Porto Cordovero, Porto Cordovero, LBV, 2004: Rumors of this wine abounded for quite some time but it was well worth the wait. As a Late Bottled Vintage should be, this wine is deeper, darker and significantly more complex that its younger sister – the Fine Ruby reviewed above. Another joint effort with Taylor Fladgate provided this delicious treat of a wine offering an insight into the wonderful world of “aged port” as this wine will evolve nicely, if not for the more traditional 30 years, for at least some time. Lots of the same aromas and flavors as the ruby including raisins, jammy blackberries, spicy wood, caramel and vanilla but somehow all presenting differently – more maturely- than the prior wine.

Katlav, Cabernet Sauvignon, Dessert Wine, 2006: Another up-and-comer about whom I usually refrain from writing about primarily due to the ridiculously and unwarranted, high-cost of their wines. Lots of rich, ripe and flavorful black cherries, plums and other jammy fruits on both the nose and palate tinged with spice and wood all coming nicely together to create a well made and balanced wine that matches well with dessert. Somehow different that your typical Port wine in both the flavors dominating your palate and the lively finish that lingers.

Tishbi, Barbera-Zinfandel, Dessert Wine, 2006: Another wine showing that you can make a port-style wine from any type of grape, this wine coming from an equal blend of Barbera and Zinfandel. A muscular wine whose abundant sweetness makes this wine for sipping after a meal as opposed to with it. Fruits that are more tangy than jammy including gooseberries, blackberries and raspberries matched by raisins, bitter almond and hints of Crème Brule. Not in the same class as most of the other wines listed but an interesting =wine that make for pleasant side-by-side comparisons.

For Kicks Only
Carmel, Partom, n.v.: Daniel Rogov’s note: “Carmel-Mizrachi’s Partom is a sweet, red, reinforced wine that has been aged in wood casks for ten years. Unfortunately, the winery’s claim that the wine can compete with the best Port wines in the world simply does not stand the test of reality.
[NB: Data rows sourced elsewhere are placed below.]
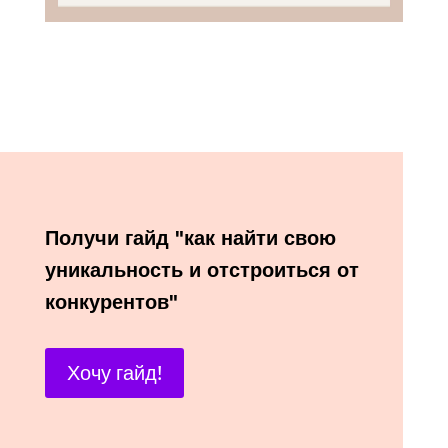
Получи гайд "как найти свою
уникальность и отстроиться от
конкурентов"
Хочу гайд!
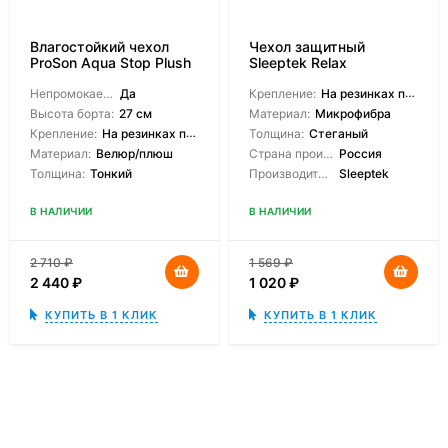
Влагостойкий чехол
Чехол защитный
ProSon Aqua Stop Plush
Sleeptek Relax
Непромокаемый:
Да
Крепление:
На резинках по углам
Высота борта:
27 см
Материал:
Микрофибра
Крепление:
На резинках по углам
Толщина:
Стеганый
Материал:
Велюр/плюш
Страна производитель:
Россия
Толщина:
Тонкий
Производитель:
Sleeptek
В НАЛИЧИИ
В НАЛИЧИИ
2 710
₽
1 569
₽
2 440
₽
1 020
₽
КУПИТЬ В 1 КЛИК
КУПИТЬ В 1 КЛИК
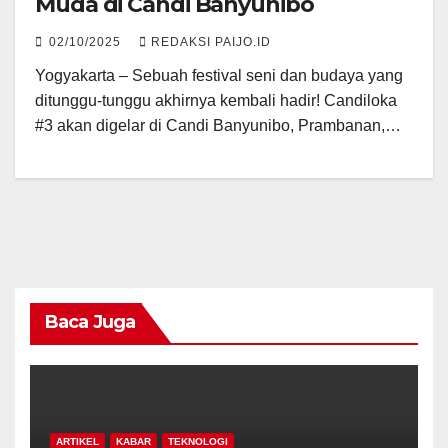
Muda di Candi Banyunibo
02/10/2025
REDAKSI PAIJO.ID
Yogyakarta – Sebuah festival seni dan budaya yang
ditunggu-tunggu akhirnya kembali hadir! Candiloka
#3 akan digelar di Candi Banyunibo, Prambanan,…
Baca Juga
ARTIKEL
KABAR
TEKNOLOGI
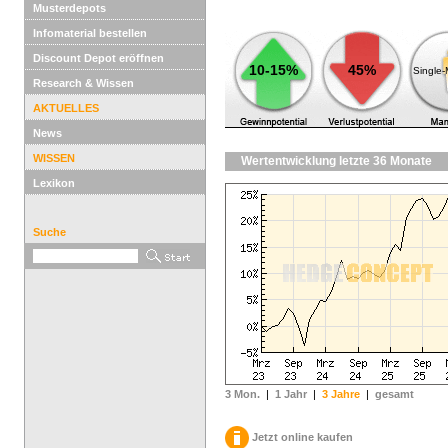
Musterdepots
Infomaterial bestellen
Discount Depot eröffnen
10-15%
45%
Single
Research & Wissen
AKTUELLES
News
WISSEN
Wertentwicklung letzte 36 Monate
Lexikon
Suche
3 Mon.
|
1 Jahr
|
3 Jahre
|
gesamt
Jetzt online kaufen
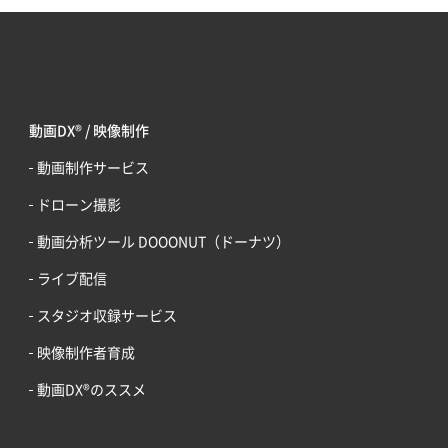
動画DX® / 映像制作
動画制作サービス
ドローン撮影
動画分析ツール DOOONUT（ドーナツ）
ライブ配信
スタジオ収録サービス
映像制作者育成
動画DX®のススメ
Unlike really fine Port wines, which are blends several varieties of grapes; Partom is made entirely from Malvasia grapes. What makes this odd is that these grapes, which are sometimes also known as Malmsey, are the major variety used in Madeira and not Port wines. More seriously, however, whereas fine Port wines are rich, smooth, luscious and full of character, the Partom is rather sad in its character, lacking robustness, richness or intensity. Sticky both to the fingers and in the mouth, Partom, whose alcoholic content has been elevated to 18% by the addition of brandy, is best categorized as a stimulating and aggressive rather than a satisfying or complex drink”.